Foto: Sampul kitab "Pertahanan Tarikat Naqsyabandiyah" karangan H.Jalaluddin, terbitan Tsamaratul Ikhwan (Bukittinggi) tahun 1950. salah satu kitab yang dikoreksi oleh Konferensi Tarikat Naqsyabandiyah di Bukittinggi
Hasil dari konferensi tersebut kemudian ditulis oleh Syekh Sulaiman ar-Rasuli dalam sebuah risalah yang berjudul Tablighul Amanah fi Izalatil Munkarat wasy Syubhah, yang berarti menyampaikan amanat untuk menghilangkan kemungkaran dan syubhat yang dimasukkan dalam Tarikat Naqsyabandiyah.
: Sampul Kitab Tablighul Amanah susunan Syekh Sulaiman ar-Rasuli (cetakan kedua oleh Maktabah Nusantara, Bukittinggi, 1954), kitab ini disertai satu surat panjang dari Syekh Yunus Yahya Magek
Di dalam risalah ini disebutkan sebanyak 33 kesalahan H. Jalaluddin dalam karangan-karangannya. Keputusan dari konferensi tersebut disebutkan:
a.

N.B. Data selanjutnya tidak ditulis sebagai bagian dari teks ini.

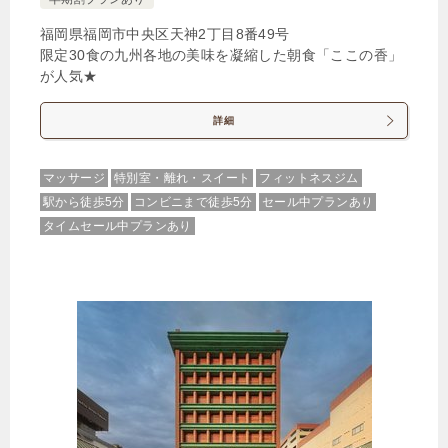
福岡県福岡市中央区天神2丁目8番49号
じゃらんで確認する
限定30食の九州各地の美味を凝縮した朝食「ここの香」
が人気★
【BFHテイクアウト朝食プラン】忙しい日の強い味
詳細
方♪ シャンプー＆バスソルトバー夜食など無料サー
ビス充実
マッサージ
特別室・離れ・スイート
フィットネスジム
🍴朝食
IN
15:00-
OUT
-11:00
ツイン
禁煙ルーム
駅から徒歩5分
コンビニまで徒歩5分
セール中プランあり
タイムセール中プランあり
【禁煙室】スタンダードツインルーム
1泊
大人1名
合計（税込）
7,275円
【選べるお部屋と価格】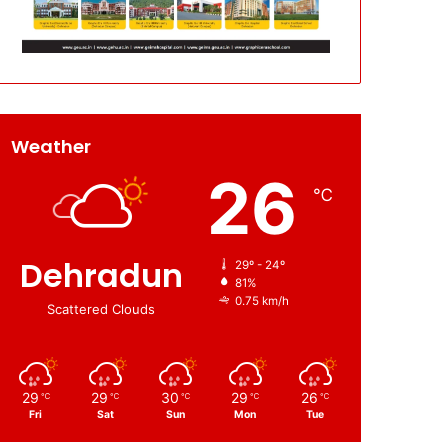
Weather
26
℃
Dehradun
29º - 24º
81%
0.75 km/h
Scattered Clouds
29
29
30
29
26
℃
℃
℃
℃
℃
Fri
Sat
Sun
Mon
Tue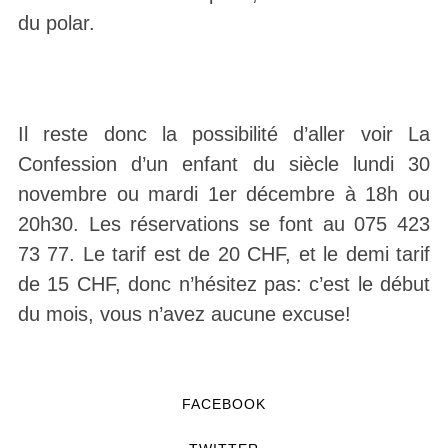
du polar.
Il reste donc la possibilité d’aller voir La
Confession d’un enfant du siècle lundi 30
novembre ou mardi 1er décembre à 18h ou
20h30. Les réservations se font au 075 423
73 77. Le tarif est de 20 CHF, et le demi tarif
de 15 CHF, donc n’hésitez pas: c’est le début
du mois, vous n’avez aucune excuse!
FACEBOOK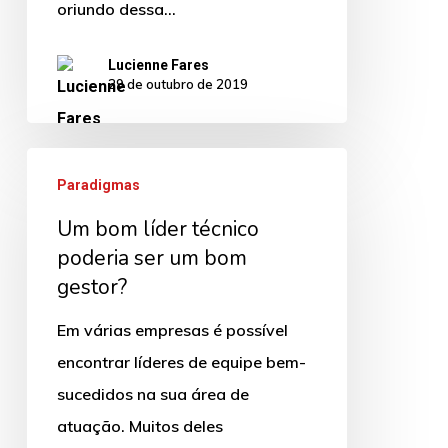
oriundo dessa…
Lucienne Fares
29 de outubro de 2019
Um
Paradigmas
bom
Um bom líder técnico
líder
poderia ser um bom
técnico
gestor?
poderia
ser
Em várias empresas é possível
um
encontrar líderes de equipe bem-
bom
sucedidos na sua área de
gestor?
atuação. Muitos deles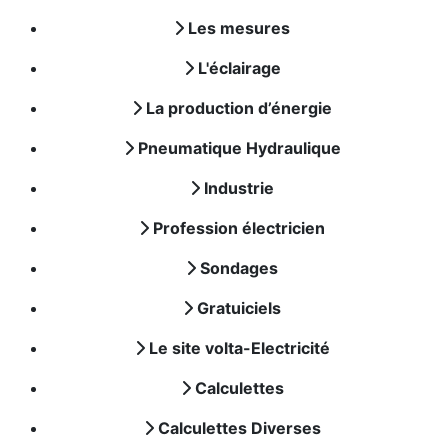
Les mesures
L'éclairage
La production d’énergie
Pneumatique Hydraulique
Industrie
Profession électricien
Sondages
Gratuiciels
Le site volta-Electricité
Calculettes
Calculettes Diverses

Bahwa buku-buku yang dikarang oleh pengarang tersebut yang berkenaan dengan tarikat banyak sekali mengandung kesalahan
b. Bahwa membaca buku-buku itu haram atas orang yang belum membedakan salah dan benar yang tersebut dalam buku-buku tersebut.
c. Bahwa menaruh buku-buku tersebut haram kalau tidak dicoreng mana yang salah
d. Wajib memberitahukan orang yang belum tahu akan kesalahan buku tersebut.
Risalah ini diterbitkan pada tahun 1954 pada percetakan KAHAMY, Bukittinggi. Kemudian dicetak ulang pada percetakan Nusantara, Bukittinggi, 1954, disertai dengan satu surat yang panjang dari H. Yunus Yahya, isinya membantah keras pembelaan H. Jalaluddin (yaitu dalam buku “Lima Serangkai”) yang dinilai merendahkan Syekh Sulaiman ar-Rasuli.
Meskipun buku-buku H.Jalaluddin telah diberi lampu merah oleh ulama-ulama Minangkabau di tahun 50-an itu, namun beberapa bukunya yang kemudian masih dicetak ulang masih mempunyai banyak peminat, yang tentunya mereka yang belum membaca “Tabligul Amanah”. Setelah wafatnya, kepemimpinan PPTI (Persatuan Pengamal Tarikat Islam) yang didirikannya dipimpin oleh muridnya Syekh Mustary, Tarikat-nya pun mempunyai cabang yang lumayan banyak, bahkan sampai ke Malaysia.
Foto: Sampul "Kitab Lima Serangkai" (1964) karangan H.Jalaluddin, dimana dalam tulisannya ini disebutkan pembelaannya, buku ini dipandang sebagai bentuk merendahkan Syekh Sulaiman ar-Rasuli, karena disertai dengan kata-kata yang tak pantas.